Your answer must be every line of the data that holds the string "installation".

Stored entries
◇ ◇ ◇ ◇ ◇
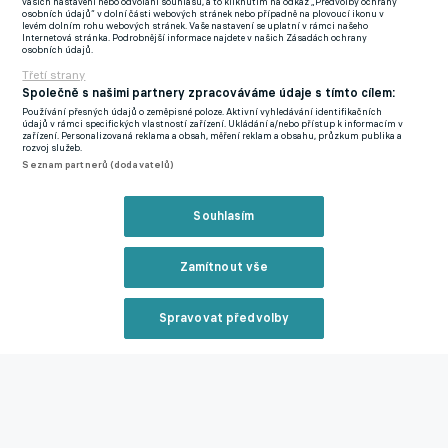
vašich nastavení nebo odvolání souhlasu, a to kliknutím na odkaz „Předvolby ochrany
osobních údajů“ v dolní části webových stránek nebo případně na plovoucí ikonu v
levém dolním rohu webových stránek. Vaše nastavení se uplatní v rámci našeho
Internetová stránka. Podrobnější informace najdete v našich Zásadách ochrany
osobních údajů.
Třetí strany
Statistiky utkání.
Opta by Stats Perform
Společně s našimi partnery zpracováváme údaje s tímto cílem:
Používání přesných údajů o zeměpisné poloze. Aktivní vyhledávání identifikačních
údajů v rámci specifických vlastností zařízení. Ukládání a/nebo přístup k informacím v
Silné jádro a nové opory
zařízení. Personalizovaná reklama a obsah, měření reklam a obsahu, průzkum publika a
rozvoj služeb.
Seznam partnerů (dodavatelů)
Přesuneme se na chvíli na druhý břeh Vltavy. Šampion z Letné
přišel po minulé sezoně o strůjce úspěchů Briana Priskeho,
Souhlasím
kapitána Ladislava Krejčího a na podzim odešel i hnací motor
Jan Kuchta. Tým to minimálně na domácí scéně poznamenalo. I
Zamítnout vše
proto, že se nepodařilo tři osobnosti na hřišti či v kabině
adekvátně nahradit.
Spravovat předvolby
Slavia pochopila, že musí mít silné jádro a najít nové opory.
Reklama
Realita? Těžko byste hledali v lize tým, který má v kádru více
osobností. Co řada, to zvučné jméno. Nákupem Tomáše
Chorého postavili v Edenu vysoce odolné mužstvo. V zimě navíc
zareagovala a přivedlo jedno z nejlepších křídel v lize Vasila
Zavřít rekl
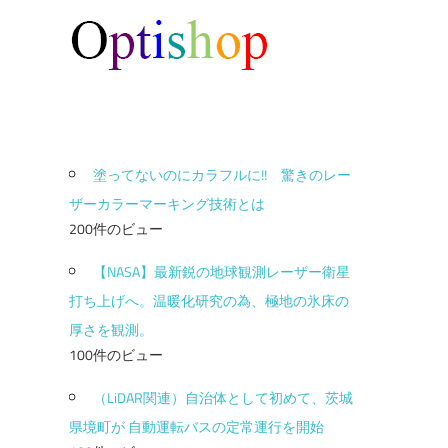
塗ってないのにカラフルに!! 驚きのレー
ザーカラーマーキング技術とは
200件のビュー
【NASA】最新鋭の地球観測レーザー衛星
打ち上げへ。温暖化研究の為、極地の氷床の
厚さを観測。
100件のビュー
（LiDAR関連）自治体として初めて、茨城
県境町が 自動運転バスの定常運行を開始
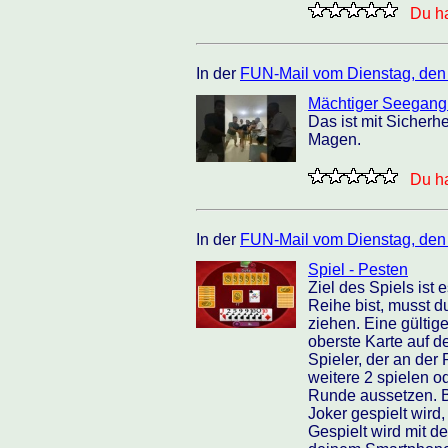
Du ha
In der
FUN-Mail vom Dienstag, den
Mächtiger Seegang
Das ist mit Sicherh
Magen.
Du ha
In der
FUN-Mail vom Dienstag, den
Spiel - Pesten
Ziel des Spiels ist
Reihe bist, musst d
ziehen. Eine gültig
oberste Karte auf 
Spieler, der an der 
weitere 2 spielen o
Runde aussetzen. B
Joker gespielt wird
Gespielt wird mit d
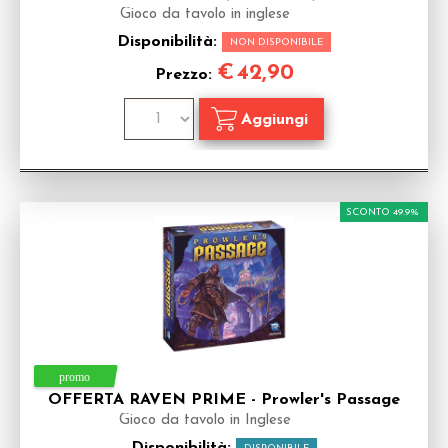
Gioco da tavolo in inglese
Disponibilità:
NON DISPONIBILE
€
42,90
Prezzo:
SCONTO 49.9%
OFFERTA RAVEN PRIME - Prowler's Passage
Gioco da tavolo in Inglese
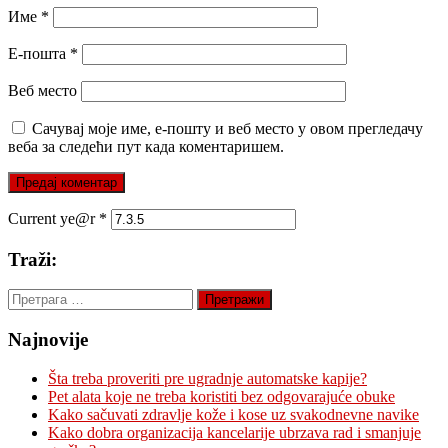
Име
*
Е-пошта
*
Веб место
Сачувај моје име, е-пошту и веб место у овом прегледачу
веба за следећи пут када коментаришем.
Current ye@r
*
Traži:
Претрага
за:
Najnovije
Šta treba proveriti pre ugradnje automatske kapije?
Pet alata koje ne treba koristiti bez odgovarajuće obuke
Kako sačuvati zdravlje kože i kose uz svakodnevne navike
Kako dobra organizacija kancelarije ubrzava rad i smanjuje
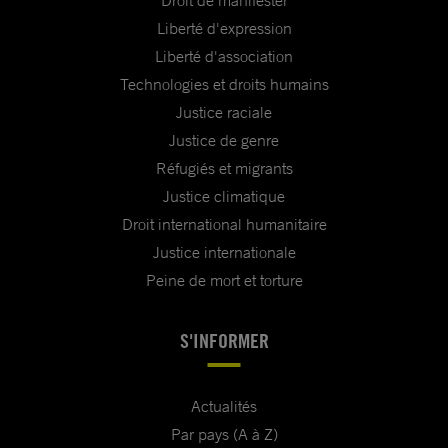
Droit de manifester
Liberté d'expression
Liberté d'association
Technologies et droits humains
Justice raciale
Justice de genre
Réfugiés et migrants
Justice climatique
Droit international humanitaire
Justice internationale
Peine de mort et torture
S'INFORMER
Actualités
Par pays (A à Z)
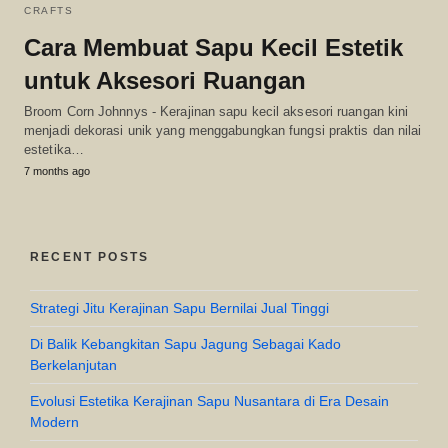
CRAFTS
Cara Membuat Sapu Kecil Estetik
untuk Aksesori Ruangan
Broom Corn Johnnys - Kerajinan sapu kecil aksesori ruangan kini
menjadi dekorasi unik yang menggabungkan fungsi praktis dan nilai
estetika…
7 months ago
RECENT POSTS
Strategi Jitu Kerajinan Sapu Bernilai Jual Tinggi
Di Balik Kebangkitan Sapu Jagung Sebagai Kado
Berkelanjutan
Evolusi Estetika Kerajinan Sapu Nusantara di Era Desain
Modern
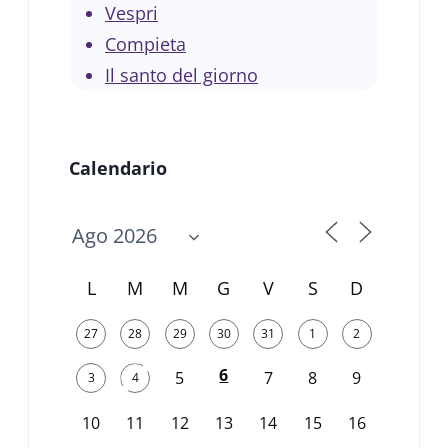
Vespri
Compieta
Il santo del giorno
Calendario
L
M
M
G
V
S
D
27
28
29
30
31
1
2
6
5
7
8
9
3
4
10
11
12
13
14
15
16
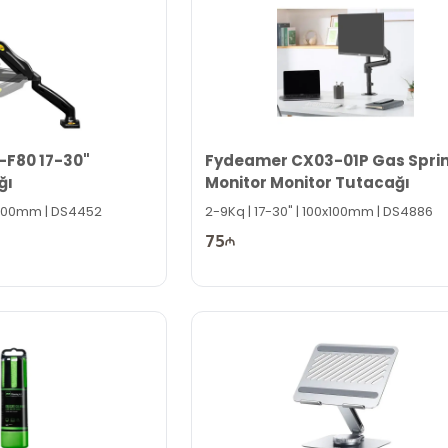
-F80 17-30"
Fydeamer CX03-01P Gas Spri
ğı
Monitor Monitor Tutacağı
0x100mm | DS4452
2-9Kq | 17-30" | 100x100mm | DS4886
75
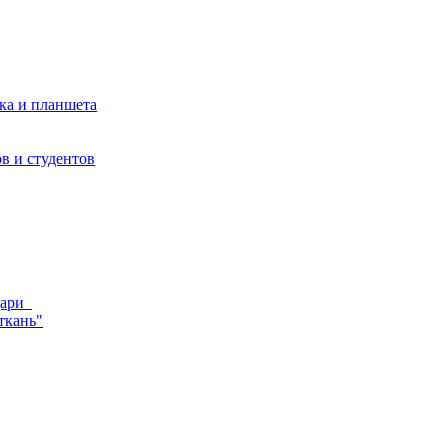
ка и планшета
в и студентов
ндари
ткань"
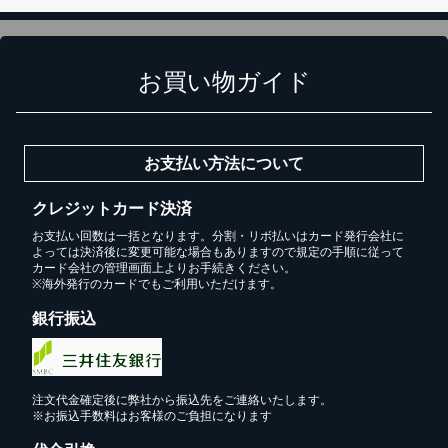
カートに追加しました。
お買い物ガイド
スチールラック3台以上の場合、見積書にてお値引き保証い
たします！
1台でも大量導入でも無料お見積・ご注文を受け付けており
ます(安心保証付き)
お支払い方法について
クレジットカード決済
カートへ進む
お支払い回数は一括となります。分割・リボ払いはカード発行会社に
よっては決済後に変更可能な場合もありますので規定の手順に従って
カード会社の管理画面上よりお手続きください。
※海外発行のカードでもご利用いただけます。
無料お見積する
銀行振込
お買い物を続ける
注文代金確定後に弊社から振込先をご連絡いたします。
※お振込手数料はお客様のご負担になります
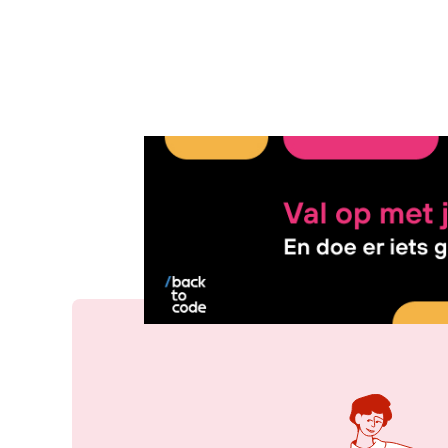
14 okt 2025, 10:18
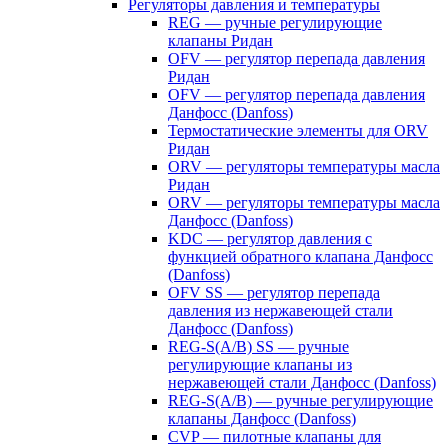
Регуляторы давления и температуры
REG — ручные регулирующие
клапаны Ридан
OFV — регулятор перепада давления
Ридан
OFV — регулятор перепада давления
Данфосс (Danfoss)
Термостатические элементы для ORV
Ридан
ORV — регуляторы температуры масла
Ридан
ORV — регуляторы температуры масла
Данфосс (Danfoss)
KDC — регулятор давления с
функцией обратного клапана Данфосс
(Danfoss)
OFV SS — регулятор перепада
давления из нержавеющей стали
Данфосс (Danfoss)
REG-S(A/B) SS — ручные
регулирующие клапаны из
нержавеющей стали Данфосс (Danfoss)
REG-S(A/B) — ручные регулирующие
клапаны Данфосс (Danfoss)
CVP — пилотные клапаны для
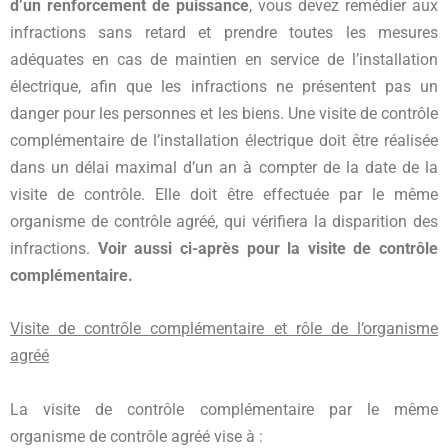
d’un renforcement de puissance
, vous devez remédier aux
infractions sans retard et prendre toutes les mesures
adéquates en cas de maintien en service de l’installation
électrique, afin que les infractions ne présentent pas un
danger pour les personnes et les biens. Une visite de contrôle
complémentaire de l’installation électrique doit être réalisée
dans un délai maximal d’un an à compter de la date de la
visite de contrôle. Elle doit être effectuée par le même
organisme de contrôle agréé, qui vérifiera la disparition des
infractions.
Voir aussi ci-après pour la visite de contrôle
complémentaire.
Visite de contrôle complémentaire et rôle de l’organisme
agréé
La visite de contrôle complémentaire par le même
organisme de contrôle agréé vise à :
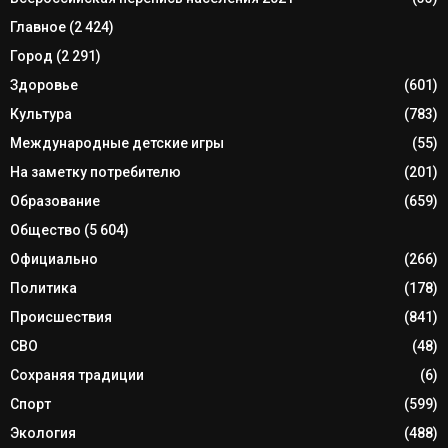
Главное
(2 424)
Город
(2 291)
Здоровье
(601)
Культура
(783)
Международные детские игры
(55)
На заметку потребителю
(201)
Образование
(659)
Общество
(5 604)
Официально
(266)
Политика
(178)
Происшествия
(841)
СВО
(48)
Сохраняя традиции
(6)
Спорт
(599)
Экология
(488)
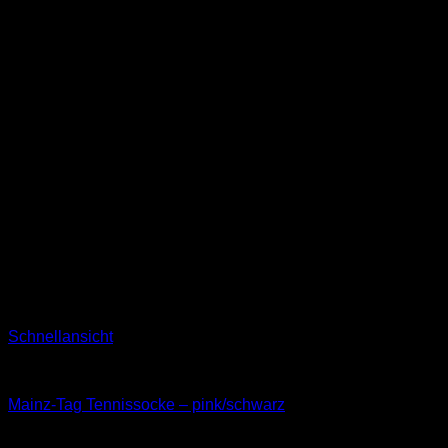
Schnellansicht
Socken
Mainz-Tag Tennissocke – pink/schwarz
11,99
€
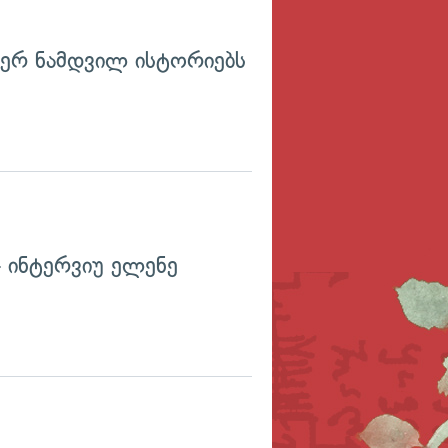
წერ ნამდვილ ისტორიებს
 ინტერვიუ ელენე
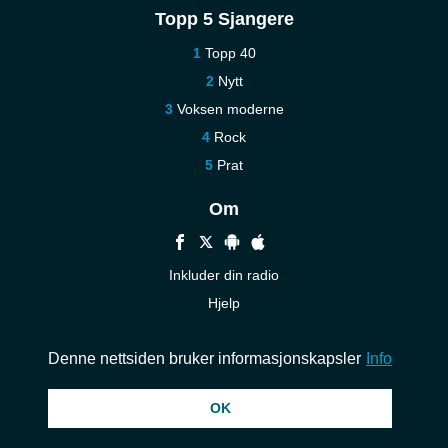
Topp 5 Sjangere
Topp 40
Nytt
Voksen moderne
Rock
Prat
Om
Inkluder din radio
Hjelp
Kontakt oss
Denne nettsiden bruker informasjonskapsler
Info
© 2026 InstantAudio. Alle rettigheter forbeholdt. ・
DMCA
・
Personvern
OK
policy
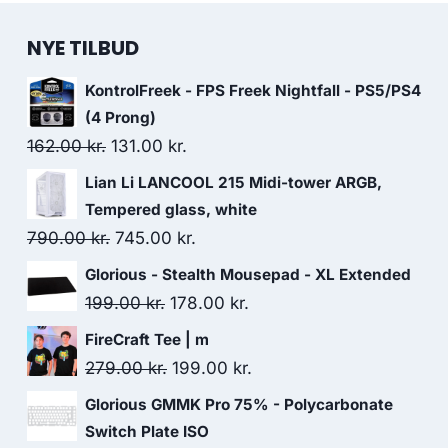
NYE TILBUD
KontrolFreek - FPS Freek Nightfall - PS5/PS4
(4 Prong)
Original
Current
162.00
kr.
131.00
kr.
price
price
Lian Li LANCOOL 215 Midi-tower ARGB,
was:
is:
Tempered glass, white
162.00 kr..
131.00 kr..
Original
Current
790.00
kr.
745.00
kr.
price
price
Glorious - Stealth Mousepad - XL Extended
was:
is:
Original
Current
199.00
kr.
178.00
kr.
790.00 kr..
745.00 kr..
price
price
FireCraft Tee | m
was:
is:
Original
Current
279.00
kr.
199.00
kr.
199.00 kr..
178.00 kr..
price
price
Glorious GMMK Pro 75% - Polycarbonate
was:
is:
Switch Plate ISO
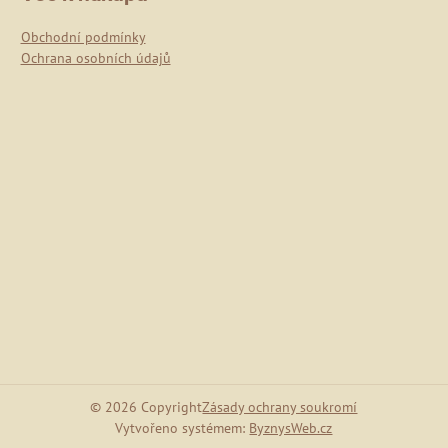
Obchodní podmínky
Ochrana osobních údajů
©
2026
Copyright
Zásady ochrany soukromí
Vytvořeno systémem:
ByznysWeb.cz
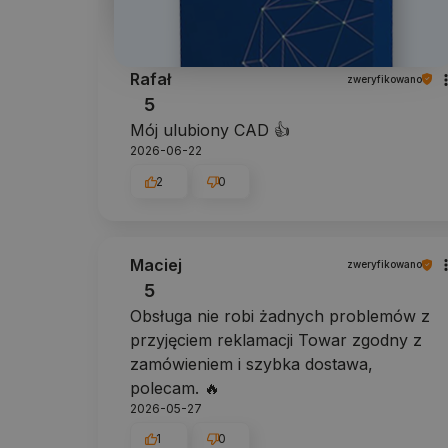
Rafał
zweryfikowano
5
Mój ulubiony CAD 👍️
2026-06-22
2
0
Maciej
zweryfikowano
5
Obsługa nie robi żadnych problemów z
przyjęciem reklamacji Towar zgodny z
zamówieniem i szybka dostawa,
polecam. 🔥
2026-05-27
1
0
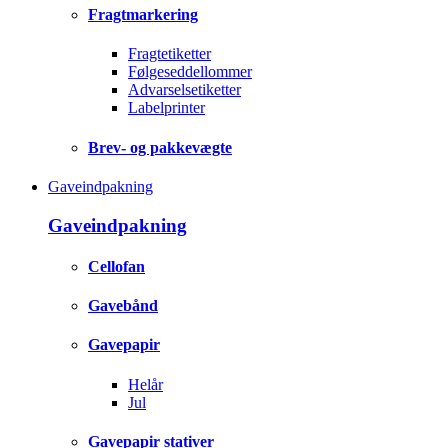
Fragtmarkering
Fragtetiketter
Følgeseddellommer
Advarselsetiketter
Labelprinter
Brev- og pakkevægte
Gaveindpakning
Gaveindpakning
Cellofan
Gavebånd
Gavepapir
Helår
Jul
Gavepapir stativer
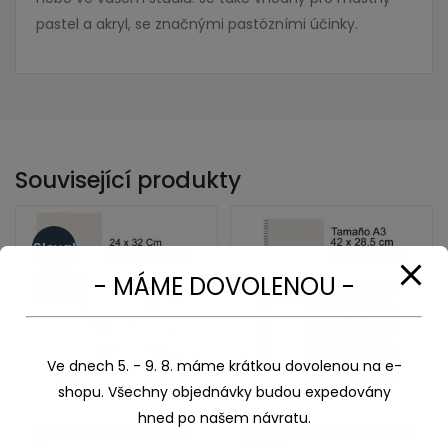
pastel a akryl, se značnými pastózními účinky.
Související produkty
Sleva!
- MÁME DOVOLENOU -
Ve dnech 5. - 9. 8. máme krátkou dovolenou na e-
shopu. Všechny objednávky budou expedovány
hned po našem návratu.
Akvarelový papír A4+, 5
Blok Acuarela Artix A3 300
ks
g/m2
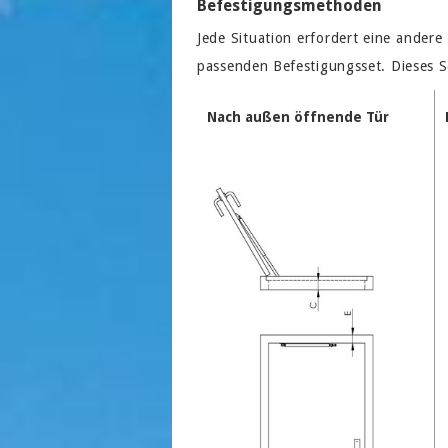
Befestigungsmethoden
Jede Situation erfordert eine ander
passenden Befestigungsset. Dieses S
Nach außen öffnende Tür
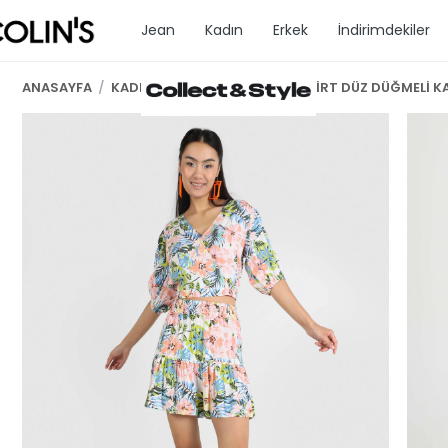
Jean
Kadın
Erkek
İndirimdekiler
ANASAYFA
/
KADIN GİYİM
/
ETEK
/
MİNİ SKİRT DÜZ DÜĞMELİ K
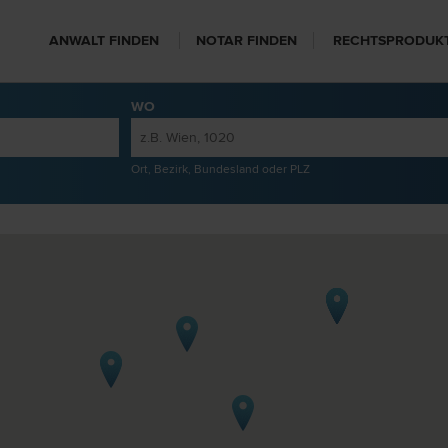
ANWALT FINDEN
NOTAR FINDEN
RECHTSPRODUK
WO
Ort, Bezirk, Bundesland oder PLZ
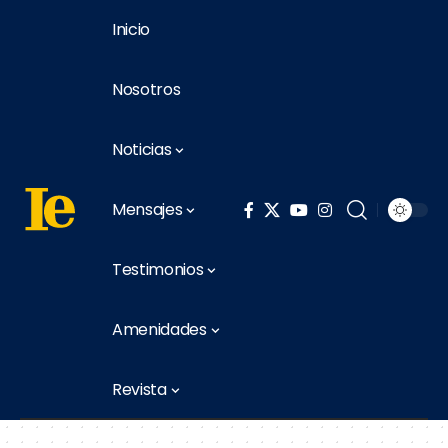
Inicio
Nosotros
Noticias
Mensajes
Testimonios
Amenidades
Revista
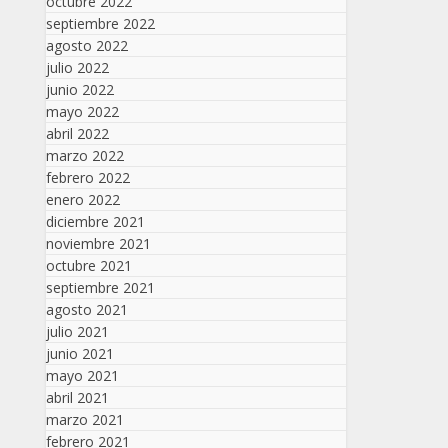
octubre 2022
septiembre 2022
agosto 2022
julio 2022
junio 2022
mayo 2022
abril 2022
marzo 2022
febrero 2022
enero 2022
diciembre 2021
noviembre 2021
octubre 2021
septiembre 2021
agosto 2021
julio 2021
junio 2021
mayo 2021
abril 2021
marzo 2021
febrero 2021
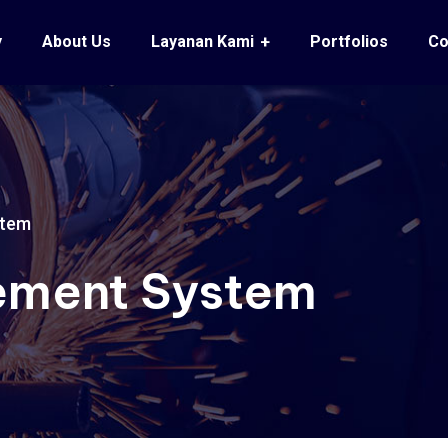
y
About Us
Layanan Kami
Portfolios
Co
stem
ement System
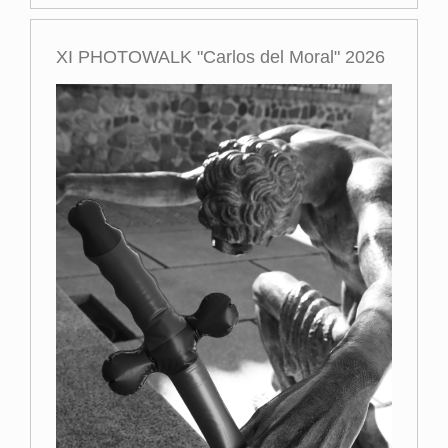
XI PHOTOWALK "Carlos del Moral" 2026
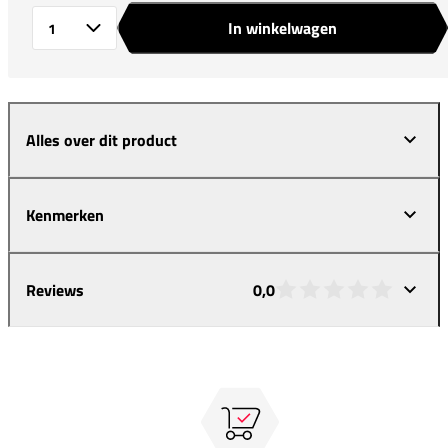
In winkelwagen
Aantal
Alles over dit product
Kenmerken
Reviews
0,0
◇ ◇ ◇ ◇ ◇
▸ Answer box
adéquates en cas de maintien en service de l’installation
complémentaire de l’installation électrique doit être réalisée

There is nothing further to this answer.